After some delays and disagreements over terms, Hamas released 15 more hostages to Israel last night. More than 200 captives still remain in Gaza, so the “trickle” approach still appears to be the strategy that the terrorists are sticking with. (You can read a full list of the names of those that have been released here.) The truce is also holding in the Gaza Strip, with no new fighting or shelling being reported and more than 100 truckloads of aid arriving. How much of that will reach actual civilians and how much was immediately seized by Hamas is not known because Israel has also grounded its surveillance drones as part of the agreement. But that doesn’t mean that the fighting has ceased entirely. The action has now moved to the West Bank, where Palestinians have been attacking Israeli forces in scattered uprisings. The IDF killed at least eight Palestinians in the past day and fighting has broken out between Israeli West Bank settlers and neighboring Palestinians. The prospect of any sort of lasting peace still appears remote. (AP)
Israeli forces operating in the occupied West Bank killed at least eight Palestinians, including at least one militant, in a 24-hour period, Palestinian health officials said Sunday, as a fragile pause in fighting between Israel and Hamas in the Gaza Strip entered its third day.
Violence in the West Bank has surged in the weeks since Hamas attacked Israel on Oct. 7, setting off a devastating war in the Gaza Strip. Israeli forces have killed dozens of Palestinians and arrested hundreds in the West Bank. Jewish West Bank settlers have also stepped up attacks.

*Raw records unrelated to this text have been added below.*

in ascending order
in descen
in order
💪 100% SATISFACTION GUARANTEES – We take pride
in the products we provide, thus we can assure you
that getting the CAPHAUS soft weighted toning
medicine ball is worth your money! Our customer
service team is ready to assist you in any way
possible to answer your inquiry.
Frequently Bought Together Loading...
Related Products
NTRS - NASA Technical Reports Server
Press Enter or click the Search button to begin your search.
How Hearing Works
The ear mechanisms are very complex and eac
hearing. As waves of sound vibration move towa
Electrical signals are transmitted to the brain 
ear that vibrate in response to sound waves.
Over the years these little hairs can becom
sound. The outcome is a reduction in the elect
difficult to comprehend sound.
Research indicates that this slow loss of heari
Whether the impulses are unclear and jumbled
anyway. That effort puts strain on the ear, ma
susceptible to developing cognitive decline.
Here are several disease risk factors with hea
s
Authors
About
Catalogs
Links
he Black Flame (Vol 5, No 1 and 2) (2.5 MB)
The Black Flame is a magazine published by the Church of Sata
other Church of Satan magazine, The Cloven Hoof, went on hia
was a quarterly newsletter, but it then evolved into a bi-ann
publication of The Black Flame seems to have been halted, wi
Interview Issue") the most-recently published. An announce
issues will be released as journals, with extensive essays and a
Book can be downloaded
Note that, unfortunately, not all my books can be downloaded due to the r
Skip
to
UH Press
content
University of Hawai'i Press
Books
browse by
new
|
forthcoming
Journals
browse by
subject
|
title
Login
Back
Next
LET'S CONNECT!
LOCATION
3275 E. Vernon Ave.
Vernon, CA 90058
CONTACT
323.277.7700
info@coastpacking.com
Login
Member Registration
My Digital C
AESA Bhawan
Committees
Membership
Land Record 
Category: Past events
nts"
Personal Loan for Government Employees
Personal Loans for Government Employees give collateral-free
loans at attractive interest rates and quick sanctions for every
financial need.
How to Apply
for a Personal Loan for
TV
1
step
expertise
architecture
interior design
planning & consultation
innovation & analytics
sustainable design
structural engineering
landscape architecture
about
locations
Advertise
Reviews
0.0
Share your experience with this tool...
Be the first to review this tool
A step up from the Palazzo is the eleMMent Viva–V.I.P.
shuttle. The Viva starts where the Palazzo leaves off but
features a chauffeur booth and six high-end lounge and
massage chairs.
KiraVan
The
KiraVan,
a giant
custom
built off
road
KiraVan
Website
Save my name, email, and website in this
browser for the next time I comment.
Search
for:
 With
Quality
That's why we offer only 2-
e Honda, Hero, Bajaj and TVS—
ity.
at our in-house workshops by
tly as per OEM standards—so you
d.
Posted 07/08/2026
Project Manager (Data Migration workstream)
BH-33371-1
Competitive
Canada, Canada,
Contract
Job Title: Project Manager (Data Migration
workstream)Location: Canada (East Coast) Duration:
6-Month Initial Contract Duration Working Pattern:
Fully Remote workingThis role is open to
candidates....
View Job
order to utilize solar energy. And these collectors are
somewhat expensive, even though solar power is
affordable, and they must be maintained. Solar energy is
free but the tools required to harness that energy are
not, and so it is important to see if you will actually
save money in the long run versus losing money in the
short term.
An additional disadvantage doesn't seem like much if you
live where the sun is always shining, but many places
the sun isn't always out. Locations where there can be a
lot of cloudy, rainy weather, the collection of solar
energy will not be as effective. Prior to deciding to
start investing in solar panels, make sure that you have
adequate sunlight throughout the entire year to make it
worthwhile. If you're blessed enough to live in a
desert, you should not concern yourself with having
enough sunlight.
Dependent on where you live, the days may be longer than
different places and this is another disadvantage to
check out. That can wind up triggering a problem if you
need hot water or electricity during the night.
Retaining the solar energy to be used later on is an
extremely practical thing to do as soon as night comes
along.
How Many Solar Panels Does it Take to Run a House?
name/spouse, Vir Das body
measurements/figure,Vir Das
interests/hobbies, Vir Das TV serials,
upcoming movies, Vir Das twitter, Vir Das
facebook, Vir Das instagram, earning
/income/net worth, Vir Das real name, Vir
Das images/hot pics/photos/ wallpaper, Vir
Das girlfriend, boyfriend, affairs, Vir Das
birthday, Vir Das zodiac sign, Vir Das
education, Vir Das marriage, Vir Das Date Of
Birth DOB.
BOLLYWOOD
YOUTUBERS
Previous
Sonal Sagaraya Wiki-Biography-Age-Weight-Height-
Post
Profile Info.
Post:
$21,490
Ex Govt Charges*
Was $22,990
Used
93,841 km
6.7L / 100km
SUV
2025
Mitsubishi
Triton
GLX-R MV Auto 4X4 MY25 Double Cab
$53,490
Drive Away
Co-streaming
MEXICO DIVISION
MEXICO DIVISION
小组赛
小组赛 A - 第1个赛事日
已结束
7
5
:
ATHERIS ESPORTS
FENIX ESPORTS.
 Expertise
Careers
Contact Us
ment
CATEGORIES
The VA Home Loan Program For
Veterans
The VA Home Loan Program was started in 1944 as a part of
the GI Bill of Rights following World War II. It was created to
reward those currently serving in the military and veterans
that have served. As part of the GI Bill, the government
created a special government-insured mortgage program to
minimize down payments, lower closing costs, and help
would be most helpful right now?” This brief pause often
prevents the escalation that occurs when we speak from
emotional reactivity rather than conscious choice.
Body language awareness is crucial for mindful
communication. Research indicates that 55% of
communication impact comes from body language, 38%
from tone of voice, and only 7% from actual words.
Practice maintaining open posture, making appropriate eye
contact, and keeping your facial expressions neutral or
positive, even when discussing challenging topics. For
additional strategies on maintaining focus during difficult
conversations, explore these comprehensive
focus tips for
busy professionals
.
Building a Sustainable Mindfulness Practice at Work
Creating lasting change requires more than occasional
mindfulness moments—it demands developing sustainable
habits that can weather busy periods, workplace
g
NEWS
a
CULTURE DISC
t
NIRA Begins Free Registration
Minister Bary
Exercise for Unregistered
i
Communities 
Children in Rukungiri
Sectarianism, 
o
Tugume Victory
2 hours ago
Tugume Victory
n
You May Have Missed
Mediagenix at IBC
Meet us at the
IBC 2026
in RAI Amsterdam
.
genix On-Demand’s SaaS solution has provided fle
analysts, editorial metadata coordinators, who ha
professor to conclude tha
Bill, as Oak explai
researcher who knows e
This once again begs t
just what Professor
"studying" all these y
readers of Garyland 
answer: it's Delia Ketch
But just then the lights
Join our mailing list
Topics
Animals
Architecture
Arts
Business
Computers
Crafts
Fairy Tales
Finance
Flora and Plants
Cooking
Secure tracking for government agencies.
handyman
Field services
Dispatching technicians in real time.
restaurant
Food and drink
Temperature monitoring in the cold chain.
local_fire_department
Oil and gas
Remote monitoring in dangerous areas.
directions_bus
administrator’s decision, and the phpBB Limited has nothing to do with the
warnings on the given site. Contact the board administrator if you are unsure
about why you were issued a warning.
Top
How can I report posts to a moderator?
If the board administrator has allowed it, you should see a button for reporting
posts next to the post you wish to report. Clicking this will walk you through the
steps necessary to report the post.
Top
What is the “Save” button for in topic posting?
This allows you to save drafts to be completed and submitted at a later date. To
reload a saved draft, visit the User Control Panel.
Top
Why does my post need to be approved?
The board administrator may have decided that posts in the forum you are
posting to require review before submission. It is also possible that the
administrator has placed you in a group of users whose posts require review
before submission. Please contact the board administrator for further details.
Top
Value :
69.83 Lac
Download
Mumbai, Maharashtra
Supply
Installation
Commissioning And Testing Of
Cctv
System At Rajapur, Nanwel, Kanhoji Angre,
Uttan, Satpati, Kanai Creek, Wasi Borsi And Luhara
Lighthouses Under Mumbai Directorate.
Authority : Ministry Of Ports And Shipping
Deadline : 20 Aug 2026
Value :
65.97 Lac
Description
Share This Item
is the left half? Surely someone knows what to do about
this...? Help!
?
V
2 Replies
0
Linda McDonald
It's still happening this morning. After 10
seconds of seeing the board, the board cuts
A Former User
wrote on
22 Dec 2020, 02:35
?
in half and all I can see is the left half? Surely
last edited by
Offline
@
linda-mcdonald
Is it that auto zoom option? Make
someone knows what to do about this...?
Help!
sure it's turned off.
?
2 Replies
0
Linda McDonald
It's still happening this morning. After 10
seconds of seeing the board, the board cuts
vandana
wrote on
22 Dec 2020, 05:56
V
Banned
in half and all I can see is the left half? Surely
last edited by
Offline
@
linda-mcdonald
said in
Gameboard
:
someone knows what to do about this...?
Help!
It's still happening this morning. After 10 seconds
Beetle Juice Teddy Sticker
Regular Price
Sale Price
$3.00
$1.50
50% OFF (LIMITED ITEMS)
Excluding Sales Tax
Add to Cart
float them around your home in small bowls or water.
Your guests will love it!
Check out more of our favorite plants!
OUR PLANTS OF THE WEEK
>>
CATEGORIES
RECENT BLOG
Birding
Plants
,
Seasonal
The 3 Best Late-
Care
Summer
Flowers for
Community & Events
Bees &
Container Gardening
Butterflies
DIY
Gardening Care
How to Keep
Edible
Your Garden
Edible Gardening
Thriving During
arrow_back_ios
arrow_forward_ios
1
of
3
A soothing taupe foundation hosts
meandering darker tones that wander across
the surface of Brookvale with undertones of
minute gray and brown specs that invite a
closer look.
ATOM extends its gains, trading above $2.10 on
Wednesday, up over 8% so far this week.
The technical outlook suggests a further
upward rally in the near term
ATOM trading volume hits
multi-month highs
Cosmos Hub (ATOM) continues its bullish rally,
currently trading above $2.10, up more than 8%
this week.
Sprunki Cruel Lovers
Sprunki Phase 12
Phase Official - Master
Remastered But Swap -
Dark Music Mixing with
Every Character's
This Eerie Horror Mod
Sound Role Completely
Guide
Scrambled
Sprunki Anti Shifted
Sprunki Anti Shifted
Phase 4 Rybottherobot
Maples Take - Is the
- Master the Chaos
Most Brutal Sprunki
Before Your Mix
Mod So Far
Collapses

The Palestinian Health Ministry said that five Palestinians were killed in the militant stronghold of Jenin, while three others were killed in separate areas of the West Bank since Saturday morning. One of those killed, in al-Bireh in the central West Bank, was a teenager, the ministry said.
The majority of the unrest seems to be taking place in the Jenin Camp, located in central Israel near the northern end of the West Bank. The camp was established after the 1948 war as a refuge for Palestinians who were displaced from their homes by Israeli forces. Despite the fact that it was Hamas that invaded Israel on October 7, the Palestinians in the West Bank appear to be exhibiting their anger toward the Jews in a violent fashion in response to Israel’s clearing of the Gaza Strip.
The latest violence at the Jenin Camp took place as the IDF was executing an arrest warrant against a Palestinian man accused of killing an Israeli father and son at a car wash earlier this year. Five Palestinians were killed in the subsequent fighting. At least one of them was identified as a member of the Palestinian Islamic Jihad group. In the background, Israeli bulldozers were tearing up sections of roads and detonating land mines that the Palestinians had planted there.
Israel has enough on its hands in Gaza, so they clearly don’t need the Palestinians acting up in the West Bank. The longer this drags on, the more I find myself wondering how the situation can at least return to the way things were prior to October 7. Everyone keeps talking about a “two-state solution,” but it appears that the vast majority of Palestinians are only in favor of a one-state solution, with the Jewish state being removed. Foreign Affairs spoke to former Israeli head of security Ami Ayalon and asked him to describe the endgame. Even he doesn’t see a clear path in that direction.
Ami Ayalon says that today there is no clear picture in Israel about what happens on the day after—and that this is a grave mistake. Ayalon began his military service in 1963 and went on to lead Israel’s navy and then Shin Bet, the country’s internal security service.
The task for Israel, he argues, is not just addressing the security failures that preceded October 7, but offering a political future that both Israelis and Palestinians will support.
Ayalon speaks of “a political future” that can be supported by both Israel and the Palestinians, but he offers no specifics. He remains a leading proponent of the idea of getting rid of Netanyahu as the Prime Minister. but it’s difficult to see how that would fundamentally change anything. Bibi Netanyahu didn’t start this war, but he may be the only one with a sufficiently stiff spine to finish it. Convincing the Palestinians to return to Jordan en masse would be the ideal endgame, but it seems unlikely in the extreme that they would agree, even if Jordan was willing to take them all. It’s sad to admit, but there may be no end to all of this until there are no Palestinians left who are willing to fight.